[Items from a dataset]

==============================

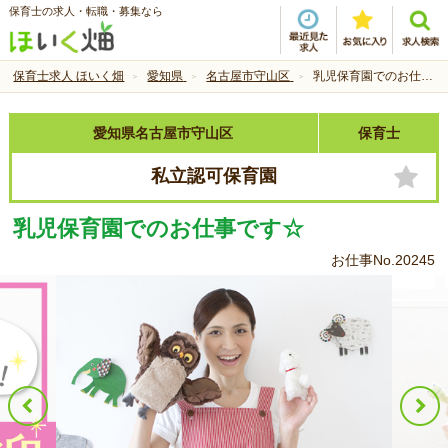
保育士の求人・転職・募集なら
保育士求人 ほいく畑
愛知県
名古屋市守山区
乳児保育園でのお仕事です☆
愛知県名古屋市守山区
保育士
私立認可保育園
乳児保育園でのお仕事です☆
お仕事No.20245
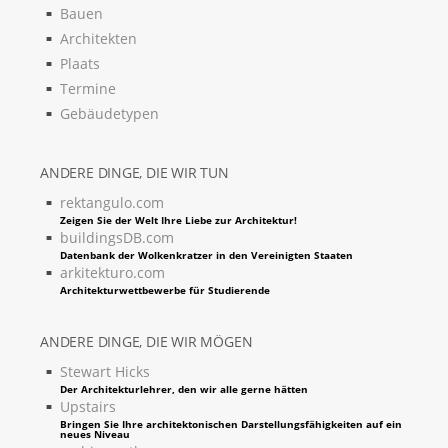
Bauen
Architekten
Plaats
Termine
Gebäudetypen
ANDERE DINGE, DIE WIR TUN
rektangulo.com
Zeigen Sie der Welt Ihre Liebe zur Architektur!
buildingsDB.com
Datenbank der Wolkenkratzer in den Vereinigten Staaten
arkitekturo.com
Architekturwettbewerbe für Studierende
ANDERE DINGE, DIE WIR MÖGEN
Stewart Hicks
Der Architekturlehrer, den wir alle gerne hätten
Upstairs
Bringen Sie Ihre architektonischen Darstellungsfähigkeiten auf ein
neues Niveau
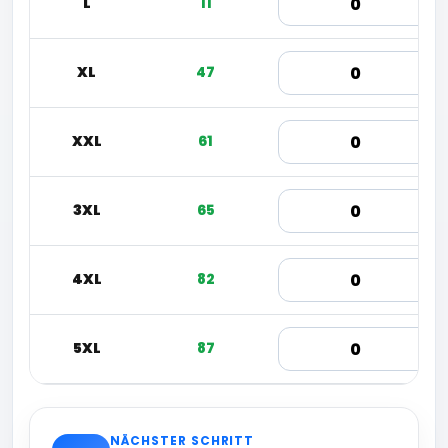
L
11
XL
47
XXL
61
3XL
65
4XL
82
5XL
87
NÄCHSTER SCHRITT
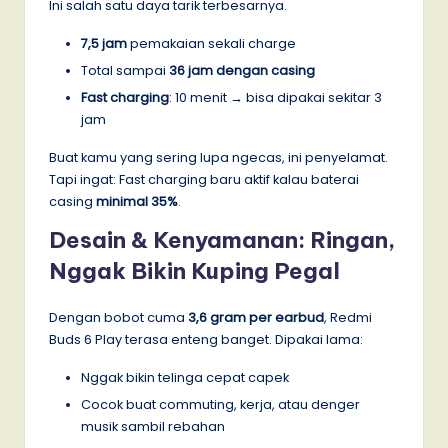
Ini salah satu daya tarik terbesarnya.
7,5 jam
pemakaian sekali charge
Total sampai
36 jam dengan casing
Fast charging
: 10 menit → bisa dipakai sekitar 3
jam
Buat kamu yang sering lupa ngecas, ini penyelamat.
Tapi ingat: Fast charging baru aktif kalau baterai
casing
minimal 35%
.
Desain & Kenyamanan: Ringan,
Nggak Bikin Kuping Pegal
Dengan bobot cuma
3,6 gram per earbud
, Redmi
Buds 6 Play terasa enteng banget. Dipakai lama:
Nggak bikin telinga cepat capek
Cocok buat commuting, kerja, atau denger
musik sambil rebahan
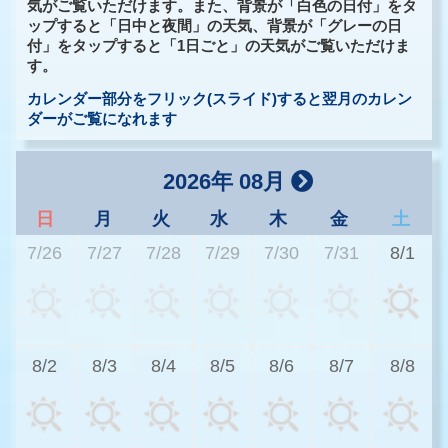
気がご覧いただけます。また、背景が「白色の日付」をタ
ップすると「日中と夜間」の天気、背景が「グレーの日
付」をタップすると「1日ごと」の天気がご覧いただけま
す。
カレンダー部分をフリック(スライド)すると翌月のカレン
ダーがご覧になれます
2026年 08月
日
月
火
水
木
金
土
7/26
7/27
7/28
7/29
7/30
7/31
8/1
2
8/2
8/3
8/4
8/5
8/6
8/7
8/8
2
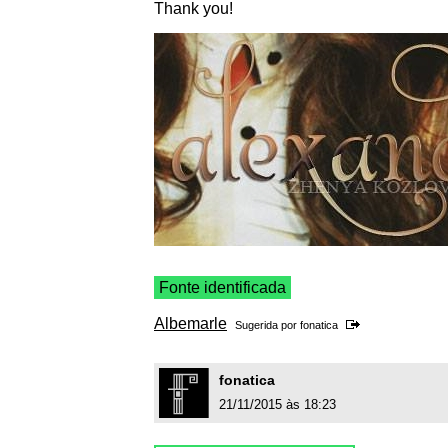
Thank you!
Fonte identificada
Albemarle
Sugerida por
fonatica
fonatica
21/11/2015 às 18:23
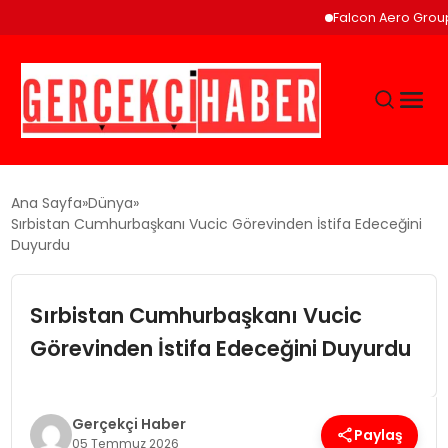
Falcon Aero Group, Küre
GÜNCEL
Ana Sayfa
Dünya
Sırbistan Cumhurbaşkanı Vucic Görevinden İstifa Edeceğini
Duyurdu
EĞITIM
Sırbistan Cumhurbaşkanı Vucic
EKONOMI
Görevinden İstifa Edeceğini Duyurdu
MAGAZIN
Gerçekçi Haber
SAĞLIK
Paylaş
05 Temmuz 2026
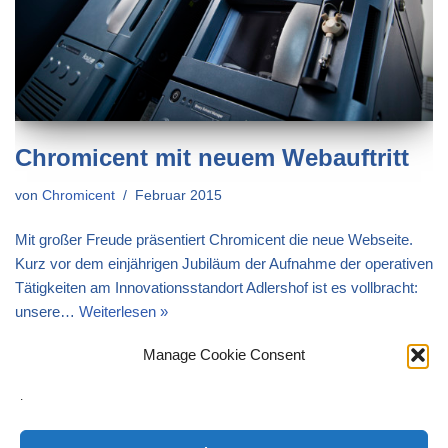
Chromicent mit neuem Webauftritt
von
Chromicent
Februar 2015
Mit großer Freude präsentiert Chromicent die neue Webseite.
Kurz vor dem einjährigen Jubiläum der Aufnahme der operativen
Tätigkeiten am Innovationsstandort Adlershof ist es vollbracht:
unsere…
Weiterlesen »
Manage Cookie Consent
.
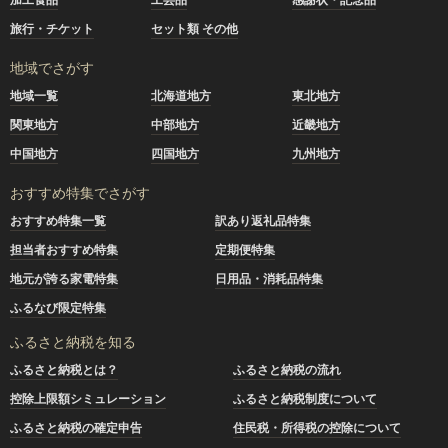
旅行・チケット
セット類 その他
地域でさがす
地域一覧
北海道地方
東北地方
関東地方
中部地方
近畿地方
中国地方
四国地方
九州地方
おすすめ特集でさがす
おすすめ特集一覧
訳あり返礼品特集
担当者おすすめ特集
定期便特集
地元が誇る家電特集
日用品・消耗品特集
ふるなび限定特集
ふるさと納税を知る
ふるさと納税とは？
ふるさと納税の流れ
控除上限額シミュレーション
ふるさと納税制度について
ふるさと納税の確定申告
住民税・所得税の控除について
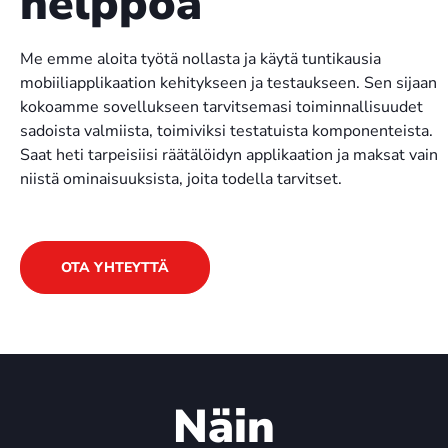
helppoa
Me emme aloita työtä nollasta ja käytä tuntikausia
mobiiliapplikaation kehitykseen ja testaukseen. Sen sijaan
kokoamme sovellukseen tarvitsemasi toiminnallisuudet
sadoista valmiista, toimiviksi testatuista komponenteista.
Saat heti tarpeisiisi räätälöidyn applikaation ja maksat vain
niistä ominaisuuksista, joita todella tarvitset.
OTA YHTEYTTÄ
Näin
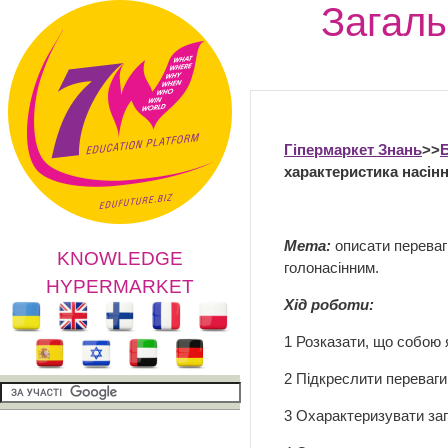
Загаль
Гіпермаркет Знань
>>
Б
характеристика насінн
Мета:
описати переваг
KNOWLEDGE
голонасінним.
HYPERMARKET
Хід роботи:
1 Розказати, що собою 
2 Підкреслити переваги
3 Охарактеризувати заг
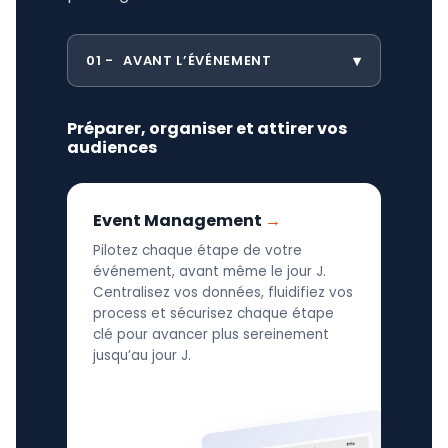
01
AVANT L’ÉVÉNEMENT
Préparer, organiser et attirer vos
audiences
Event Management
Pilotez chaque étape de votre
événement, avant même le jour J.
Centralisez vos données, fluidifiez vos
process et sécurisez chaque étape
clé pour avancer plus sereinement
jusqu’au jour J.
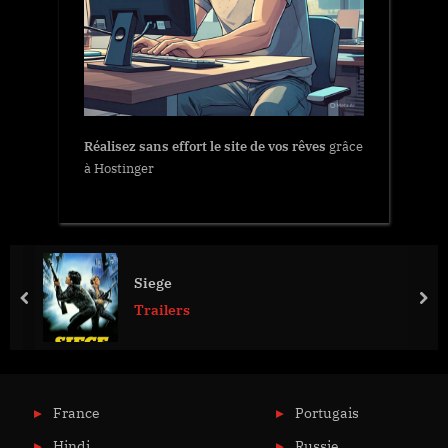
Réalisez sans effort le site de vos rêves
grâce
à Hostinger
Siege
prev
nex
Trailers
France
Portugais
Hindi
Russie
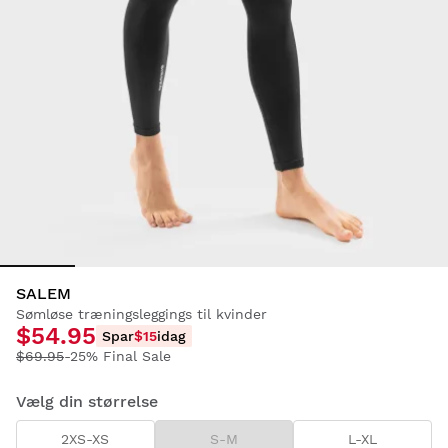
SALEM
Sømløse træningsleggings til kvinder
$54.95
Spar
$15
idag
$69.95
-25% Final Sale
Vælg din størrelse
2XS-XS
S-M
L-XL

==============================

* **WHAT YOU HAVE TO DO**: In the copy, each entry above must match exactly, and no picture may be carried over.

* **RESPONSE AREA**:
保育士の求人・転職・募集なら
保育士求人 ほいく畑
愛知県
名古屋市守山区
乳児保育園でのお仕事です☆
愛知県名古屋市守山区
保育士
私立認可保育園
乳児保育園でのお仕事です☆
お仕事No.20245
Bauen
Architekten
Plaats
Termine
Gebäudetypen
ANDERE DINGE, DIE WIR TUN
rektangulo.com
Zeigen Sie der Welt Ihre Liebe zur Architektur!
buildingsDB.com
Datenbank der Wolkenkratzer in den Vereinigten Staaten
arkitekturo.com
Architekturwettbewerbe für Studierende
ANDERE DINGE, DIE WIR MÖGEN
Stewart Hicks
Der Architekturlehrer, den wir alle gerne hätten
Upstairs
Bringen Sie Ihre architektonischen Darstellungsfähigkeiten auf ein
neues Niveau
L
11
XL
47
XXL
61
3XL
65
4XL
82
5XL
87
NÄCHSTER SCHRITT
Ini salah satu daya tarik terbesarnya.
7,5 jam
pemakaian sekali charge
Total sampai
36 jam dengan casing
Fast charging
: 10 menit → bisa dipakai sekitar 3
jam
Buat kamu yang sering lupa ngecas, ini penyelamat.
Tapi ingat: Fast charging baru aktif kalau baterai
casing
minimal 35%
.
Desain & Kenyamanan: Ringan,
Nggak Bikin Kuping Pegal
Dengan bobot cuma
3,6 gram per earbud
, Redmi
Buds 6 Play terasa enteng banget. Dipakai lama:
Nggak bikin telinga cepat capek
Cocok buat commuting, kerja, atau denger
musik sambil rebahan
気がご覧いただけます。また、背景が「白色の日付」をタ
ップすると「日中と夜間」の天気、背景が「グレーの日
付」をタップすると「1日ごと」の天気がご覧いただけま
す。
カレンダー部分をフリック(スライド)すると翌月のカレン
ダーがご覧になれます
2026年 08月
日
月
火
水
木
金
土
7/26
7/27
7/28
7/29
7/30
7/31
8/1
2
8/2
8/3
8/4
8/5
8/6
8/7
8/8
2
Thank you!
Fonte identificada
Albemarle
Sugerida por
fonatica
fonatica
21/11/2015 às 18:23
Falcon Aero Group, Küre
GÜNCEL
Ana Sayfa
Dünya
Sırbistan Cumhurbaşkanı Vucic Görevinden İstifa Edeceğini
Duyurdu
EĞITIM
Sırbistan Cumhurbaşkanı Vucic
EKONOMI
Görevinden İstifa Edeceğini Duyurdu
MAGAZIN
Gerçekçi Haber
SAĞLIK
Paylaş
05 Temmuz 2026
Chromicent mit neuem Webauftritt
von
Chromicent
Februar 2015
Mit großer Freude präsentiert Chromicent die neue Webseite.
Kurz vor dem einjährigen Jubiläum der Aufnahme der operativen
Tätigkeiten am Innovationsstandort Adlershof ist es vollbracht:
unsere…
Weiterlesen »
Manage Cookie Consent
.
旅行・チケット
セット類 その他
地域でさがす
地域一覧
北海道地方
東北地方
関東地方
中部地方
近畿地方
中国地方
四国地方
九州地方
おすすめ特集でさがす
おすすめ特集一覧
訳あり返礼品特集
担当者おすすめ特集
定期便特集
地元が誇る家電特集
日用品・消耗品特集
ふるなび限定特集
ふるさと納税を知る
ふるさと納税とは？
ふるさと納税の流れ
控除上限額シミュレーション
ふるさと納税制度について
ふるさと納税の確定申告
住民税・所得税の控除について
helppoa
Me emme aloita työtä nollasta ja käytä tuntikausia
mobiiliapplikaation kehitykseen ja testaukseen. Sen sijaan
kokoamme sovellukseen tarvitsemasi toiminnallisuudet
sadoista valmiista, toimiviksi testatuista komponenteista.
Saat heti tarpeisiisi räätälöidyn applikaation ja maksat vain
niistä ominaisuuksista, joita todella tarvitset.
OTA YHTEYTTÄ
Näin
Загаль
Гіпермаркет Знань
>>
Б
характеристика насінн
Мета:
описати переваг
KNOWLEDGE
голонасінним.
HYPERMARKET
Хід роботи:
1 Розказати, що собою 
2 Підкреслити переваги
3 Охарактеризувати заг
01
AVANT L’ÉVÉNEMENT
Préparer, organiser et attirer vos
audiences
Event Management
Pilotez chaque étape de votre
événement, avant même le jour J.
Centralisez vos données, fluidifiez vos
process et sécurisez chaque étape
clé pour avancer plus sereinement
jusqu’au jour J.
Réalisez sans effort le site de vos rêves
grâce
à Hostinger
Siege
prev
nex
Trailers
France
Portugais
Hindi
Russie
SALEM
Sømløse træningsleggings til kvinder
$54.95
Spar
$15
idag
$69.95
-25% Final Sale
Vælg din størrelse
2XS-XS
S-M
L-XL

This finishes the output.